Directions >>
Could you return every line of the records below that contains the word "kunt"?

Material shown >>
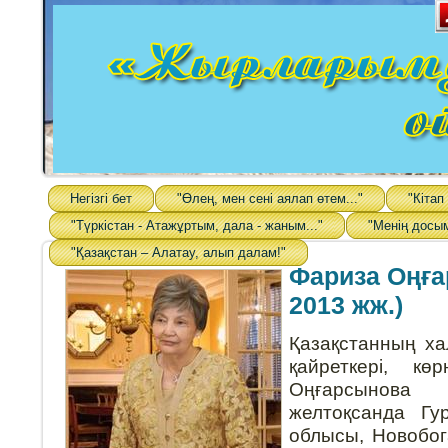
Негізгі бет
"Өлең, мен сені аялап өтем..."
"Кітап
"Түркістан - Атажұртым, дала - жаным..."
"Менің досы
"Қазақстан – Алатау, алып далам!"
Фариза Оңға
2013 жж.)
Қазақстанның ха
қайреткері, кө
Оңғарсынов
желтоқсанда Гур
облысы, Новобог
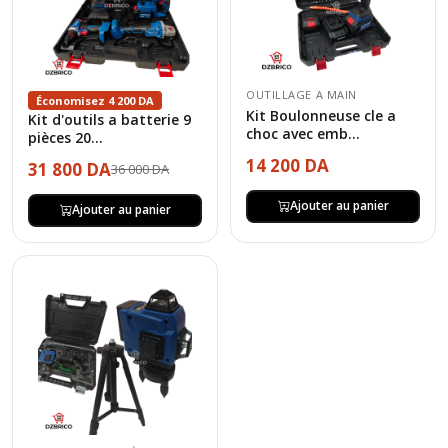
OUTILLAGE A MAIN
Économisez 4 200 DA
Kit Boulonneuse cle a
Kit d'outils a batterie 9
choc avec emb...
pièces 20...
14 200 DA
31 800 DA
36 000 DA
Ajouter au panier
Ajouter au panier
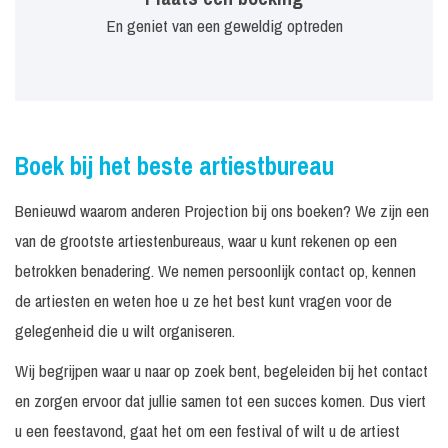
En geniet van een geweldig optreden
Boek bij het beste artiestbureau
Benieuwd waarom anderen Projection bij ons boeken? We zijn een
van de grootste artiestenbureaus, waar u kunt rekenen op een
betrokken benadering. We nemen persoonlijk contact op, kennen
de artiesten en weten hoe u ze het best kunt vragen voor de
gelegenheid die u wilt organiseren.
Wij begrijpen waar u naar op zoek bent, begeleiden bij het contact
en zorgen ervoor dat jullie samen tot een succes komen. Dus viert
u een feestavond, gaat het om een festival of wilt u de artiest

* * *

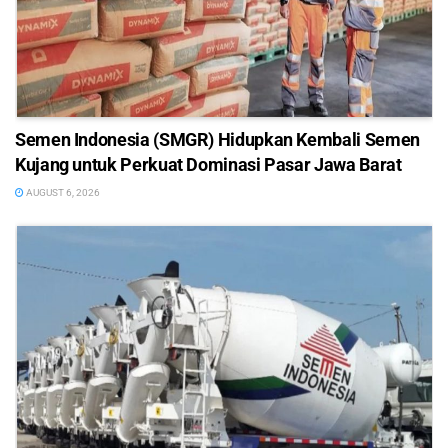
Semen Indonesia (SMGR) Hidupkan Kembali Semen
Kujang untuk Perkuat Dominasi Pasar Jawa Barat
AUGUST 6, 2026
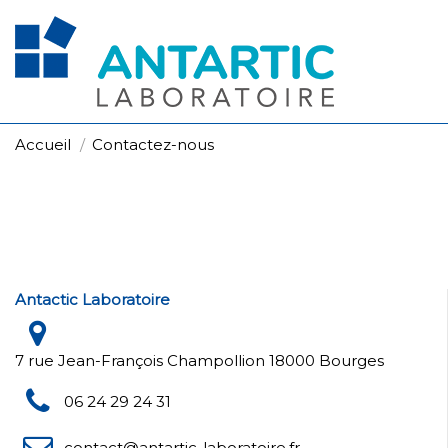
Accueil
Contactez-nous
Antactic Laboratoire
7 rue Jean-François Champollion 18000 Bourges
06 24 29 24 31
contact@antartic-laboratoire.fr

Solution to this exercise >>
van de grootste artiestenbureaus, waar u kunt rekenen op een
de artiesten en weten hoe u ze het best kunt vragen voor de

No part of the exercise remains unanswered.